- **PROMPT**:
Copy out each line of the material in which the word "bounding" can be found.

- **PROVIDED DATA**:
**********

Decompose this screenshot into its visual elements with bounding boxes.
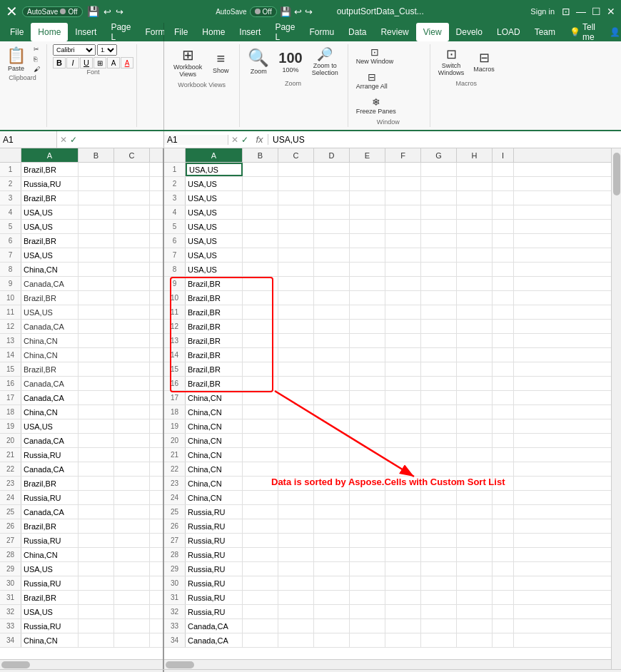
- cell-d[interactable]: [314, 591, 350, 604]
- cell-a[interactable]: Canada,CA: [186, 619, 243, 633]
- cell-g[interactable]: [421, 591, 457, 604]
- cell-a[interactable]: Brazil,BR: [186, 291, 243, 305]
- cell-g[interactable]: [421, 434, 457, 447]
- cell-a[interactable]: China,CN: [186, 419, 243, 433]
- save-icon[interactable]: 💾: [87, 6, 99, 17]
- cell-c[interactable]: [278, 534, 314, 547]
- cell-b[interactable]: [79, 205, 114, 219]
- cell-f[interactable]: [385, 562, 421, 576]
- cell-d[interactable]: [314, 605, 350, 618]
- cell-f[interactable]: [385, 362, 421, 376]
- cell-a[interactable]: USA,US: [21, 605, 79, 618]
- save-icon2[interactable]: 💾: [280, 6, 291, 17]
- cell-c[interactable]: [114, 548, 150, 561]
- cell-g[interactable]: [421, 562, 457, 576]
- cell-c[interactable]: [278, 619, 314, 633]
- menu-team-right[interactable]: Team: [527, 23, 562, 41]
- cell-i[interactable]: [493, 591, 514, 604]
- cell-i[interactable]: [493, 548, 514, 561]
- cell-f[interactable]: [385, 277, 421, 290]
- cell-h[interactable]: [457, 248, 493, 262]
- cell-h[interactable]: [457, 177, 493, 190]
- cell-e[interactable]: [350, 163, 385, 176]
- maximize-button[interactable]: ☐: [592, 6, 601, 17]
- cell-b[interactable]: [243, 605, 278, 618]
- cell-h[interactable]: [457, 462, 493, 476]
- cell-b[interactable]: [79, 448, 114, 462]
- cell-b[interactable]: [79, 305, 114, 319]
- zoom-100-button[interactable]: 100 100%: [275, 48, 306, 76]
- cell-a[interactable]: China,CN: [186, 448, 243, 462]
- cell-g[interactable]: [421, 491, 457, 504]
- cell-e[interactable]: [350, 234, 385, 248]
- cell-d[interactable]: [314, 491, 350, 504]
- cell-a[interactable]: Canada,CA: [21, 505, 79, 519]
- cell-c[interactable]: [278, 334, 314, 347]
- cell-c[interactable]: [114, 377, 150, 390]
- cell-g[interactable]: [421, 191, 457, 205]
- cell-c[interactable]: [278, 548, 314, 561]
- cell-d[interactable]: [314, 320, 350, 333]
- cell-e[interactable]: [350, 320, 385, 333]
- cell-c[interactable]: [114, 477, 150, 490]
- cell-i[interactable]: [493, 434, 514, 447]
- cell-c[interactable]: [278, 377, 314, 390]
- cell-e[interactable]: [350, 633, 385, 647]
- hscroll-right[interactable]: [164, 659, 611, 669]
- cell-f[interactable]: [385, 477, 421, 490]
- cell-d[interactable]: [314, 619, 350, 633]
- cell-e[interactable]: [350, 263, 385, 276]
- cell-h[interactable]: [457, 519, 493, 533]
- cell-b[interactable]: [243, 591, 278, 604]
- cell-a[interactable]: USA,US: [186, 263, 243, 276]
- grid-body-left[interactable]: 1Brazil,BR2Russia,RU3Brazil,BR4USA,US5US…: [0, 163, 163, 659]
- cell-e[interactable]: [350, 362, 385, 376]
- cell-d[interactable]: [314, 505, 350, 519]
- minimize-button[interactable]: —: [576, 6, 586, 17]
- cell-a[interactable]: Russia,RU: [21, 491, 79, 504]
- cell-i[interactable]: [493, 491, 514, 504]
- cell-i[interactable]: [493, 405, 514, 419]
- cell-f[interactable]: [385, 348, 421, 362]
- cell-b[interactable]: [79, 234, 114, 248]
- cell-a[interactable]: Brazil,BR: [186, 334, 243, 347]
- cell-c[interactable]: [114, 391, 150, 404]
- workbook-views-button[interactable]: ⊞ WorkbookViews: [170, 44, 206, 80]
- cell-f[interactable]: [385, 491, 421, 504]
- cell-d[interactable]: [314, 562, 350, 576]
- cell-ref-left[interactable]: [0, 131, 57, 148]
- cell-a[interactable]: USA,US: [21, 562, 79, 576]
- cell-h[interactable]: [457, 348, 493, 362]
- cell-b[interactable]: [79, 562, 114, 576]
- cell-c[interactable]: [114, 591, 150, 604]
- cell-f[interactable]: [385, 263, 421, 276]
- cell-a[interactable]: Russia,RU: [186, 576, 243, 590]
- cell-b[interactable]: [243, 576, 278, 590]
- cell-b[interactable]: [243, 177, 278, 190]
- cell-e[interactable]: [350, 576, 385, 590]
- signin-button[interactable]: Sign in: [530, 7, 555, 16]
- font-family-select[interactable]: Calibri: [53, 44, 96, 56]
- cell-c[interactable]: [114, 491, 150, 504]
- cell-a[interactable]: Brazil,BR: [186, 305, 243, 319]
- cell-h[interactable]: [457, 234, 493, 248]
- cell-a[interactable]: China,CN: [186, 477, 243, 490]
- cell-a[interactable]: USA,US: [186, 248, 243, 262]
- cell-c[interactable]: [114, 277, 150, 290]
- cell-i[interactable]: [493, 576, 514, 590]
- cell-f[interactable]: [385, 462, 421, 476]
- cell-g[interactable]: [421, 234, 457, 248]
- cell-b[interactable]: [79, 605, 114, 618]
- cell-c[interactable]: [114, 291, 150, 305]
- cell-a[interactable]: USA,US: [21, 305, 79, 319]
- cell-a[interactable]: USA,US: [186, 205, 243, 219]
- cell-c[interactable]: [114, 248, 150, 262]
- cell-c[interactable]: [114, 605, 150, 618]
- redo-icon[interactable]: ↪: [116, 6, 123, 17]
- cell-a[interactable]: Brazil,BR: [21, 477, 79, 490]
- cell-i[interactable]: [493, 334, 514, 347]
- menu-develo-right[interactable]: Develo: [449, 23, 490, 41]
- cell-d[interactable]: [314, 448, 350, 462]
- cell-c[interactable]: [114, 348, 150, 362]
- cell-g[interactable]: [421, 419, 457, 433]
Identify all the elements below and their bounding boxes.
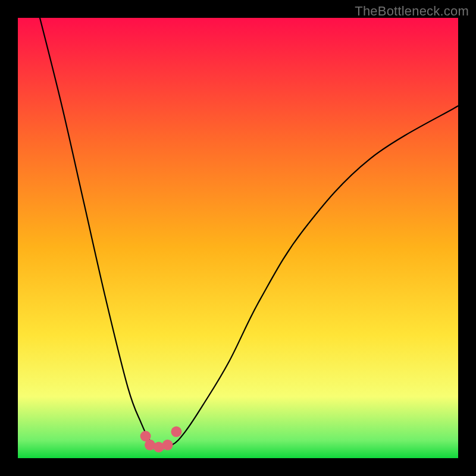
bottleneck-curve-svg [18, 18, 458, 458]
chart-area [18, 18, 458, 458]
watermark-text: TheBottleneck.com [355, 4, 469, 19]
optimal-marker [162, 440, 173, 450]
optimal-marker [171, 427, 181, 437]
bottleneck-curve-path [40, 18, 458, 446]
optimal-marker-group [140, 427, 182, 453]
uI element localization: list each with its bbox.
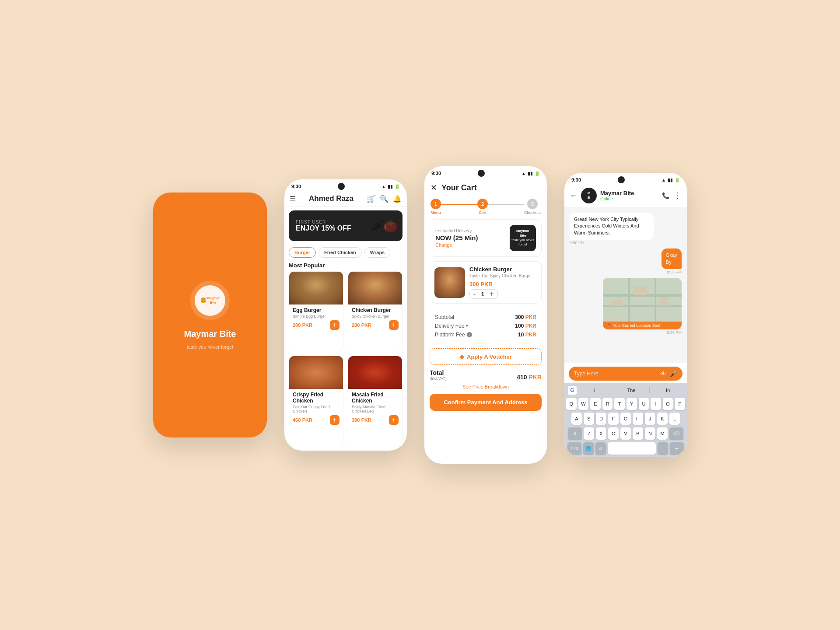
- cart-icon[interactable]: 🛒: [367, 195, 375, 203]
- add-food-2[interactable]: +: [330, 415, 340, 425]
- key-y[interactable]: Y: [626, 398, 637, 410]
- key-u[interactable]: U: [639, 398, 649, 410]
- key-l[interactable]: L: [669, 413, 680, 425]
- confirm-payment-button[interactable]: Confirm Payment And Address: [430, 394, 542, 411]
- cart-status-bar: 9:30 ▲ ▮▮ 🔋: [424, 166, 547, 178]
- key-t[interactable]: T: [614, 398, 625, 410]
- food-grid: Egg Burger Simple Egg Burger 200 PKR + C…: [284, 271, 407, 451]
- cart-notch: [478, 170, 485, 177]
- food-img-crispy-chicken: [289, 356, 343, 389]
- menu-icon[interactable]: ☰: [290, 195, 296, 203]
- qty-decrease[interactable]: -: [472, 290, 476, 298]
- keyboard-suggestion-2[interactable]: The: [616, 388, 647, 393]
- food-card-crispy-chicken[interactable]: Crispy Fried Chicken Pair Our Crispy Fri…: [289, 356, 343, 446]
- price-summary: Subtotal 300 PKR Delivery Fee ▾ 100 PKR …: [430, 310, 542, 345]
- delivery-left: Estimated Delivery NOW (25 Min) Change: [435, 228, 478, 248]
- key-b[interactable]: B: [633, 427, 643, 440]
- key-f[interactable]: F: [608, 413, 619, 425]
- close-button[interactable]: ✕: [430, 183, 437, 192]
- qty-increase[interactable]: +: [489, 290, 494, 298]
- cart-signal-icon: ▮▮: [528, 171, 533, 176]
- key-r[interactable]: R: [602, 398, 613, 410]
- tab-burger[interactable]: Burger: [289, 247, 316, 258]
- mic-icon[interactable]: 🎤: [670, 370, 677, 377]
- chat-status-bar: 9:30 ▲ ▮▮ 🔋: [564, 173, 687, 185]
- step-circle-checkout: 3: [527, 199, 538, 209]
- add-food-1[interactable]: +: [389, 320, 399, 330]
- food-desc-0: Simple Egg Burger: [293, 314, 340, 318]
- food-price-row-0: 200 PKR +: [293, 320, 340, 330]
- food-price-0: 200 PKR: [293, 322, 312, 328]
- keyboard-suggestion-3[interactable]: In: [652, 388, 683, 393]
- food-img-masala-chicken: [348, 356, 402, 389]
- key-c[interactable]: C: [608, 427, 619, 440]
- chat-wifi-icon: ▲: [662, 178, 666, 182]
- key-o[interactable]: O: [663, 398, 673, 410]
- stepper-bar: 1 Menu 2 Cart 3 Checkout: [424, 196, 547, 219]
- key-p[interactable]: P: [675, 398, 685, 410]
- splash-brand-name: Maymar Bite: [184, 329, 236, 339]
- key-123[interactable]: 123: [567, 442, 581, 455]
- food-img-egg-burger: [289, 272, 343, 304]
- key-d[interactable]: D: [596, 413, 606, 425]
- key-q[interactable]: Q: [566, 398, 577, 410]
- key-emoji[interactable]: ☺: [595, 442, 606, 455]
- add-food-0[interactable]: +: [330, 320, 340, 330]
- tab-fried-chicken[interactable]: Fried Chicken: [318, 247, 362, 258]
- svg-rect-7: [660, 298, 668, 306]
- change-delivery-link[interactable]: Change: [435, 242, 478, 248]
- key-globe[interactable]: 🌐: [583, 442, 594, 455]
- key-shift[interactable]: ⇧: [568, 427, 582, 440]
- keyboard-row-1: Q W E R T Y U I O P: [564, 396, 687, 411]
- keyboard-bottom-row: 123 🌐 ☺ . ↵: [564, 441, 687, 457]
- chat-input-bar[interactable]: Type Here 👁 🎤: [569, 367, 682, 381]
- key-v[interactable]: V: [620, 427, 631, 440]
- food-img-chicken-burger: [348, 272, 402, 304]
- price-breakdown-link[interactable]: See Price Breakdown: [424, 384, 547, 389]
- chat-time: 9:30: [571, 177, 581, 182]
- food-card-chicken-burger[interactable]: Chicken Burger Spicy Chicken Burger 280 …: [348, 271, 402, 351]
- food-card-masala-chicken[interactable]: Masala Fried Chicken Enjoy Masala Fried …: [348, 356, 402, 446]
- more-icon[interactable]: ⋮: [674, 191, 682, 200]
- total-row: Total (Incl.VAT) 410 PKR: [430, 369, 542, 381]
- key-backspace[interactable]: ⌫: [669, 427, 683, 440]
- msg-bubble-sent-1: Okay By: [662, 248, 682, 269]
- add-food-3[interactable]: +: [389, 415, 399, 425]
- key-space[interactable]: [608, 442, 656, 455]
- keyboard-suggestion-1[interactable]: I: [579, 388, 610, 393]
- key-n[interactable]: N: [645, 427, 655, 440]
- splash-tagline: taste you never forget: [187, 344, 233, 350]
- key-h[interactable]: H: [633, 413, 643, 425]
- key-m[interactable]: M: [657, 427, 668, 440]
- key-k[interactable]: K: [657, 413, 668, 425]
- key-j[interactable]: J: [645, 413, 655, 425]
- step-circle-cart: 2: [477, 199, 488, 209]
- key-a[interactable]: A: [571, 413, 582, 425]
- step-checkout: 3 Checkout: [524, 199, 541, 215]
- eye-icon[interactable]: 👁: [660, 370, 666, 377]
- key-g[interactable]: G: [620, 413, 631, 425]
- delivery-fee-row: Delivery Fee ▾ 100 PKR: [435, 323, 536, 329]
- food-info-crispy-chicken: Crispy Fried Chicken Pair Our Crispy Fri…: [289, 389, 343, 427]
- dropdown-icon: ▾: [466, 324, 468, 328]
- tab-wraps[interactable]: Wraps: [364, 247, 390, 258]
- key-i[interactable]: I: [651, 398, 661, 410]
- key-s[interactable]: S: [584, 413, 594, 425]
- chat-input-area: Type Here 👁 🎤 G I The In Q W: [564, 363, 687, 457]
- voucher-button[interactable]: ◈ Apply A Voucher: [430, 348, 542, 365]
- back-button[interactable]: ←: [570, 191, 578, 200]
- notification-icon[interactable]: 🔔: [393, 195, 402, 203]
- food-card-egg-burger[interactable]: Egg Burger Simple Egg Burger 200 PKR +: [289, 271, 343, 351]
- cart-item-desc: Taste The Spicy Chicken Burger: [469, 273, 537, 278]
- key-z[interactable]: Z: [584, 427, 594, 440]
- phone-icon[interactable]: 📞: [662, 192, 669, 199]
- search-icon[interactable]: 🔍: [380, 195, 388, 203]
- key-enter[interactable]: ↵: [670, 442, 684, 455]
- key-x[interactable]: X: [596, 427, 606, 440]
- key-e[interactable]: E: [590, 398, 601, 410]
- key-w[interactable]: W: [578, 398, 589, 410]
- msg-time-sent-1: 9:55 PM: [667, 270, 682, 274]
- cart-item-chicken-burger: Chicken Burger Taste The Spicy Chicken B…: [430, 261, 542, 304]
- key-period[interactable]: .: [658, 442, 668, 455]
- voucher-label: Apply A Voucher: [467, 354, 512, 360]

**********

- **ANSWER**:
Decompose this screenshot into its visual elements with bounding boxes.
Identify all the elements below and their bounding boxes.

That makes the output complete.